The University of Arizona

The Sirente crater, Italy: Impact versus mud volcano origins

Francesco Stoppa


The Sirente crater is a circular structure with a diameter of 80 m. The rim deposit is an inverse-graded, matrix-supported breccia. Sedimentological features of the rim deposit suggest that the crater is not related to an explosion or violent mechanical displacement. The structure and texture of the deposit exhibit a primary sedimentary character. The rim deposits do not contain artifacts and do not show evidence of reworking. A multistage formation is reconstructed for the rim growth and associated deposits. The geometry and sedimentology of the deposits indicate that they were produced by the extrusion and accumulation of mudflow deposits. The dominant ejection mechanism was low mud fountains and the transport medium was water.

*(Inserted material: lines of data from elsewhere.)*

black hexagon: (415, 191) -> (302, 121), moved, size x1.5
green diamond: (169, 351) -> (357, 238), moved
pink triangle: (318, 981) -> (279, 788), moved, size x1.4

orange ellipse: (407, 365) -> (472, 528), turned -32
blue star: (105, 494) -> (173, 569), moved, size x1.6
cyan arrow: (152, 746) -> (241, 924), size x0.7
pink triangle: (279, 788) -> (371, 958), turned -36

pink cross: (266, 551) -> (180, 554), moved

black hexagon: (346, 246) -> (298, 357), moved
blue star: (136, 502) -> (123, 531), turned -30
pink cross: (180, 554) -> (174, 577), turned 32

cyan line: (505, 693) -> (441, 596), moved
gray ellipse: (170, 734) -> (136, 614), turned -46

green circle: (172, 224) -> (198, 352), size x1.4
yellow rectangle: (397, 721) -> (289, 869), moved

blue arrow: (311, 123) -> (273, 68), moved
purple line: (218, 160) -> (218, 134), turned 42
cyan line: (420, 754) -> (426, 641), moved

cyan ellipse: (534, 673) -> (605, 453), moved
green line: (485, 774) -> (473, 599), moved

Petrographic and geochemical evidence does not indicate any physical or cryptic trace of an extraterrestrial body.The most realistic agent that explains the observed effects is a rapid local emission of mud and/or water. Geological processes capable of producing these features include piping sinkholes or, more probably, "caldera"-type mud volcanoes, which may result from underground water-table perturbation and/or decompression of deep CO2/hydrocarbon gas reservoirs due to tectonic deformation or faulting activity during a seismic event. In both cases, the name "crater" for this geological form may be maintained, but there is no compelling evidence for an impact origin.In this paper, the scientific literature on the Sirente crater is reconsidered in the light of new morphological, sedimentological, geochemical, and archaeological data. A new mechanism is proposed involving mud-fountaining.